---------- INFORMATION GIVEN ----------

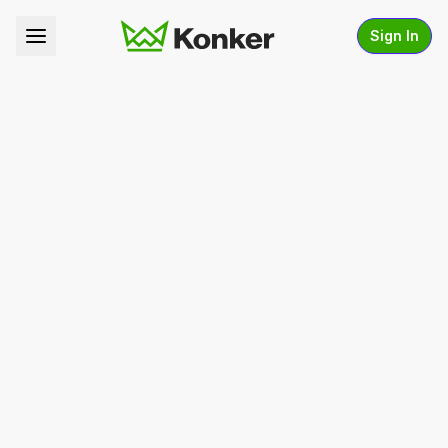
Sign In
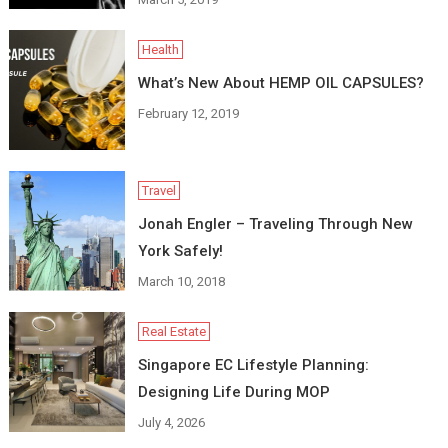
Health
What’s New About HEMP OIL CAPSULES?
February 12, 2019
Travel
Jonah Engler – Traveling Through New
York Safely!
March 10, 2018
Real Estate
Singapore EC Lifestyle Planning:
Designing Life During MOP
July 4, 2026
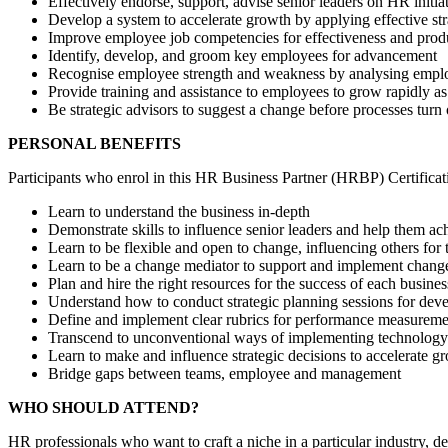
Effectively endorse, support, advise senior leaders on HR initia
Develop a system to accelerate growth by applying effective str
Improve employee job competencies for effectiveness and produ
Identify, develop, and groom key employees for advancement
Recognise employee strength and weakness by analysing empl
Provide training and assistance to employees to grow rapidly as
Be strategic advisors to suggest a change before processes turn
PERSONAL BENEFITS
Participants who enrol in this HR Business Partner (HRBP) Certificati
Learn to understand the business in-depth
Demonstrate skills to influence senior leaders and help them ac
Learn to be flexible and open to change, influencing others for
Learn to be a change mediator to support and implement chang
Plan and hire the right resources for the success of each busine
Understand how to conduct strategic planning sessions for deve
Define and implement clear rubrics for performance measureme
Transcend to unconventional ways of implementing technology
Learn to make and influence strategic decisions to accelerate g
Bridge gaps between teams, employee and management
WHO SHOULD ATTEND?
HR professionals who want to craft a niche in a particular industry,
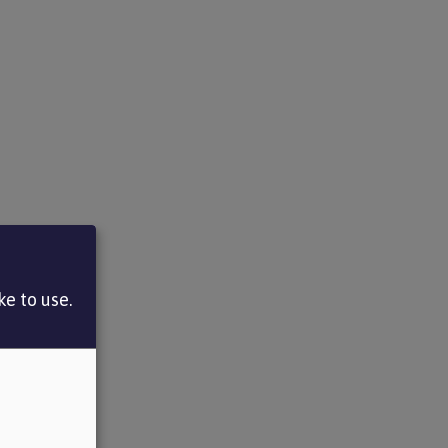
e to use.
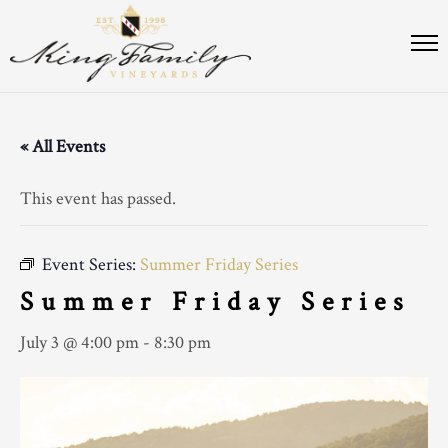
« All Events
This event has passed.
Event Series:
Summer Friday Series
Summer Friday Series
July 3 @ 4:00 pm
-
8:30 pm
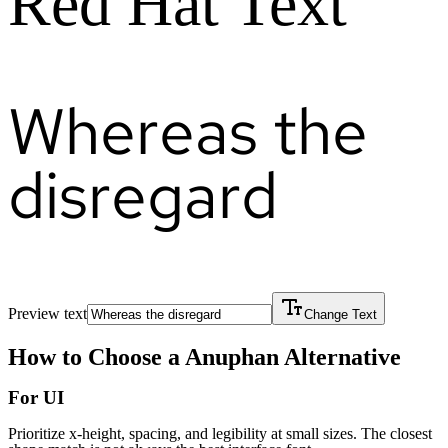
Red Hat Text
Whereas the
disregard
Preview text
Change Text
How to Choose a
Anuphan
Alternative
For UI
Prioritize x-height, spacing, and legibility at small sizes. The closest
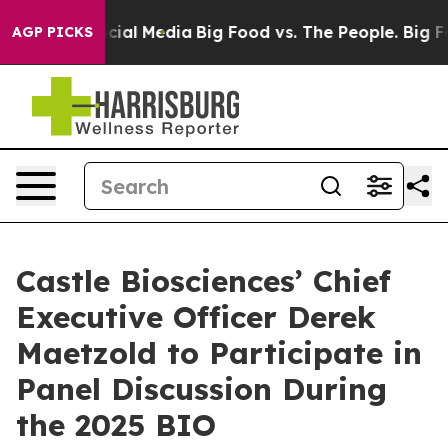
ges on Social Media
Big Food vs. The People. Big Food’
AGP PICKS
Castle Biosciences’ Chief
Executive Officer Derek
Maetzold to Participate in
Panel Discussion During
the 2025 BIO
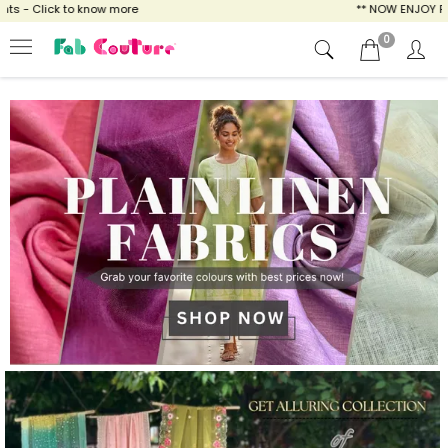
ow more
** NOW ENJOY FREE SHIPPING FOR A
0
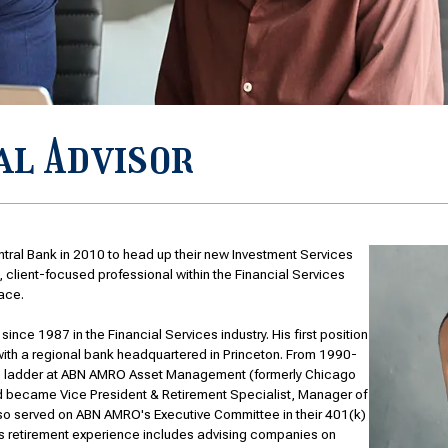
al Advisor
tral Bank in 2010 to head up their new Investment Services
 client-focused professional within the Financial Services
ace.
ince 1987 in the Financial Services industry. His first position
with a regional bank headquartered in Princeton. From 1990-
e ladder at ABN AMRO Asset Management (formerly Chicago
nd became Vice President & Retirement Specialist, Manager of
also served on ABN AMRO's Executive Committee in their 401(k)
is retirement experience includes advising companies on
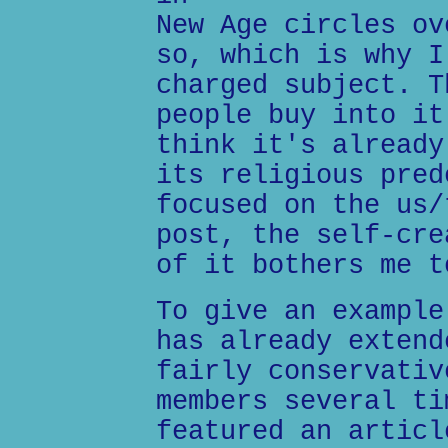
New Age circles ov
so, which is why I
charged subject. T
people buy into it
think it's already
its religious pred
focused on the us/
post, the self-cre
of it bothers me t
To give an example
has already extend
fairly conservativ
members several ti
featured an articl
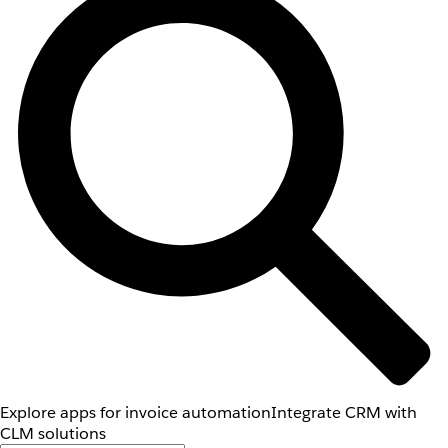
Explore apps for invoice automation
Integrate CRM with
CLM solutions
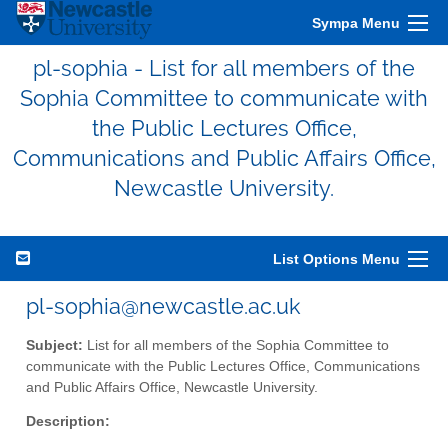
Sympa Menu
pl-sophia - List for all members of the
Sophia Committee to communicate with
the Public Lectures Office,
Communications and Public Affairs Office,
Newcastle University.
List Options Menu
pl-sophia@newcastle.ac.uk
Subject:
List for all members of the Sophia Committee to
communicate with the Public Lectures Office, Communications
and Public Affairs Office, Newcastle University.
Description:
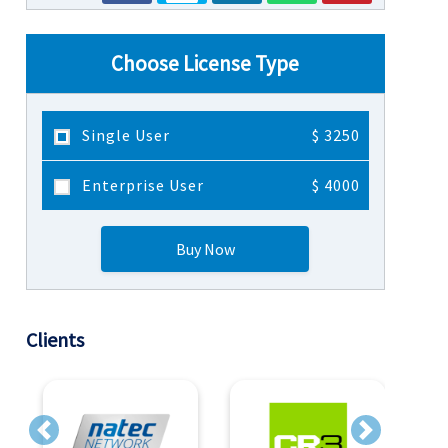
Choose License Type
Single User
$ 3250
Enterprise User
$ 4000
Buy Now
Clients
Previous
Next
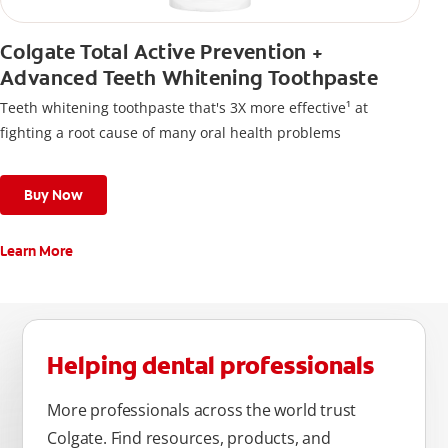
Colgate Total Active Prevention +
Advanced Teeth Whitening Toothpaste
Teeth whitening toothpaste that's 3X more effective¹ at
fighting a root cause of many oral health problems
Buy Now
Learn More
Helping dental professionals
More professionals across the world trust
Colgate. Find resources, products, and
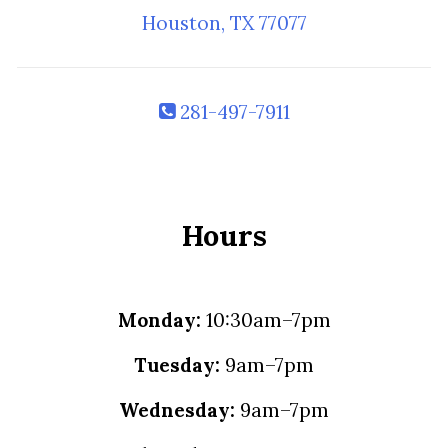
Houston, TX 77077
281-497-7911
Hours
Monday:
10:30am–7pm
Tuesday:
9am–7pm
Wednesday:
9am–7pm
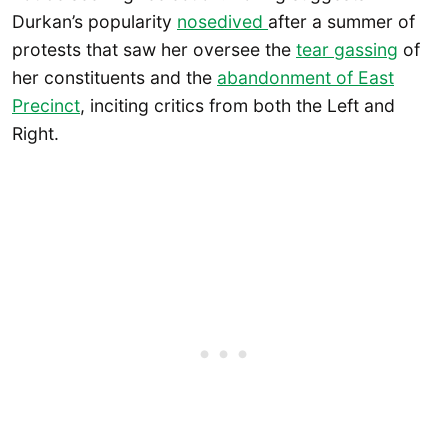
Durkan’s popularity
nosedived
after a summer of
protests that saw her oversee the
tear gassing
of
her constituents and the
abandonment of East
Precinct
, inciting critics from both the Left and
Right.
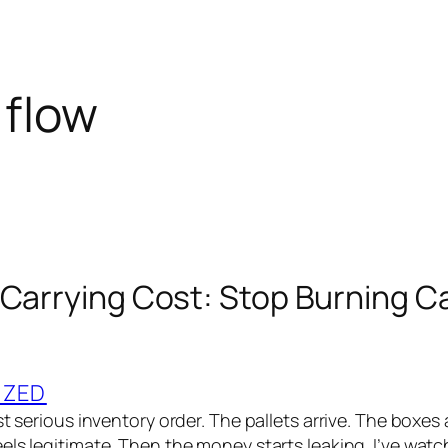
 flow
 Carrying Cost: Stop Burning C
IZED
st serious inventory order. The pallets arrive. The boxes a
els legitimate. Then the money starts leaking. I’ve wat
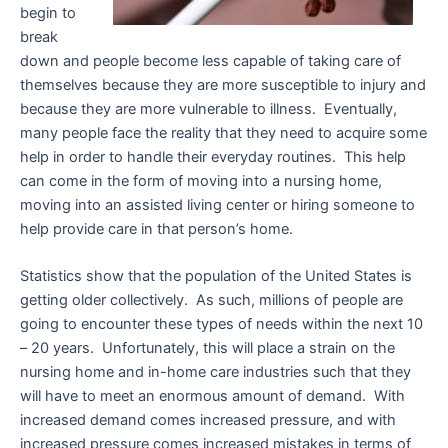
begin to
break
down and people become less capable of taking care of
themselves because they are more susceptible to injury and
because they are more vulnerable to illness. Eventually,
many people face the reality that they need to acquire some
help in order to handle their everyday routines. This help
can come in the form of moving into a nursing home,
moving into an assisted living center or hiring someone to
help provide care in that person’s home.
Statistics show that the population of the United States is
getting older collectively. As such, millions of people are
going to encounter these types of needs within the next 10
– 20 years. Unfortunately, this will place a strain on the
nursing home and in-home care industries such that they
will have to meet an enormous amount of demand. With
increased demand comes increased pressure, and with
increased pressure comes increased mistakes in terms of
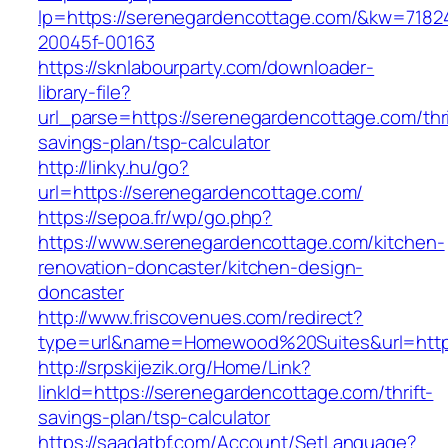
lp=https://serenegardencottage.com/&kw=7182
20045f-00163
https://sknlabourparty.com/downloader-
library-file?
url_parse=https://serenegardencottage.com/thri
savings-plan/tsp-calculator
http://linky.hu/go?
url=https://serenegardencottage.com/
https://sepoa.fr/wp/go.php?
https://www.serenegardencottage.com/kitchen-
renovation-doncaster/kitchen-design-
doncaster
http://www.friscovenues.com/redirect?
type=url&name=Homewood%20Suites&url=https
http://srpskijezik.org/Home/Link?
linkId=https://serenegardencottage.com/thrift-
savings-plan/tsp-calculator
https://saadatbf.com/Account/SetLanguage?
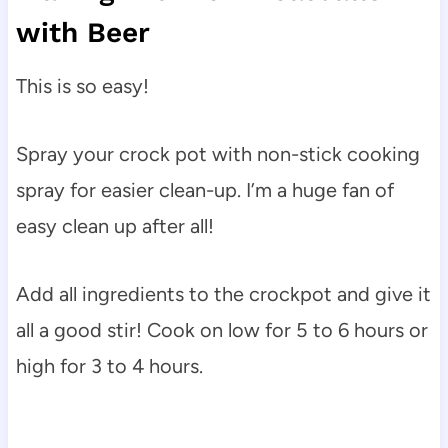
with Beer
This is so easy!
Spray your crock pot with non-stick cooking
spray for easier clean-up. I’m a huge fan of
easy clean up after all!
Add all ingredients to the crockpot and give it
all a good stir! Cook on low for 5 to 6 hours or
high for 3 to 4 hours.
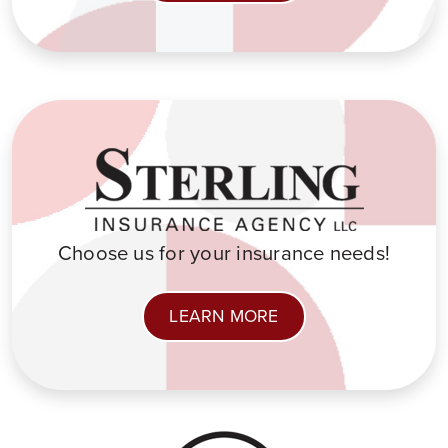
Choose us for your insurance needs!
LEARN MORE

----------

- [TASK REQUIREMENTS] Set down again, word for word, the stretch of records from the line with "PERSONAL BENEFITS" to the line with "Define and implement", both of those lines included.

- [RESULT FOR THIS EXERCISE]
PERSONAL BENEFITS
Participants who enrol in this HR Business Partner (HRBP) Certificati
Learn to understand the business in-depth
Demonstrate skills to influence senior leaders and help them ac
Learn to be flexible and open to change, influencing others for
Learn to be a change mediator to support and implement chang
Plan and hire the right resources for the success of each busine
Understand how to conduct strategic planning sessions for deve
Define and implement clear rubrics for performance measureme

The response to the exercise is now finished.